Healthcare Roundtable: Careful diagnosis

Transparency and the need to educate varied audiences are among the challenges healthcare PR pros face. PRWeek was in Boston for this Waggener Edstrom Worldwide-sponsored roundtable.

Transparency and the need to educate varied audiences are among the challenges healthcare PR pros face. PRWeek was in Boston for this Waggener Edstrom Worldwide-sponsored roundtable. 

The Participants

Lisa Adler, VP of corporate communications, Millennium: The Takeda Oncology Company

Colleen Beauregard, SVP, healthcare practice; GM, Boston, Waggener Edstrom Worldwide


Judy Glasser, SVP of communications, Beth Israel Deaconess Medical Center


Jennifer Gottlieb, biopharma practice leader, WCG


John Hallock, global corporate communications director, Athenahealth


Beth Martino, associate commissioner of external affairs, Food & Drug Administration


Jeanine O'Kane, director of healthcare, North America, MSLGroup


Daryl Richard, national VP of PR, UnitedHealthcare

The rise of transparency

Erica Iacono (PRWeek): What are the challenges and opportunities overall in healthcare?

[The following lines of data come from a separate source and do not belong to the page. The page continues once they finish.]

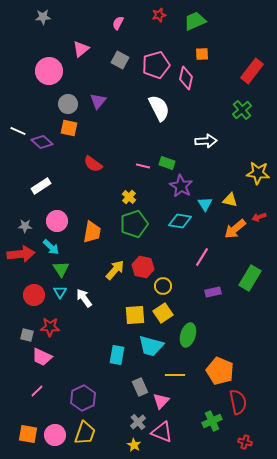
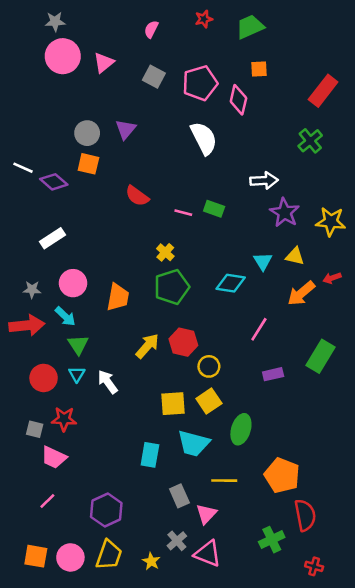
pink circle: (49, 71) -> (63, 56), moved
red semicircle: (93, 164) -> (137, 196), moved
purple star: (181, 186) -> (285, 213), moved
yellow star: (134, 445) -> (151, 561), moved

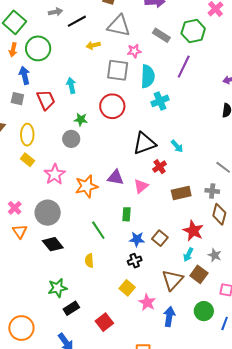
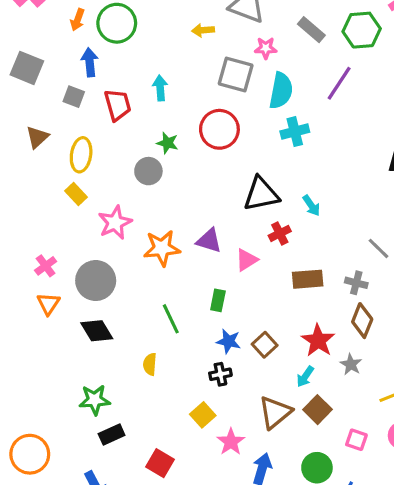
gray star: (215, 255) -> (351, 364), moved
red square: (104, 322) -> (160, 463), turned -30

Lisa Adler (Millennium: The Takeda Oncology Company): The [Physician Payments] Sunshine Act is something we can all relate to. Starting this past July in Massachusetts, we are required to disclose every single payment to any healthcare provider. We've had to put a lot of systems in place to make that happen. We're also finding the physicians and academic institutions we work with are very leery, nervous, and reluctant because it's on an easily identifiable database.

From a reporter's standpoint, it's quite interesting because you can see who's doing what. My concern is that it will be misinterpreted in a way that will disincentivize folks to participate in research and that it's really going to put a damper on innovation.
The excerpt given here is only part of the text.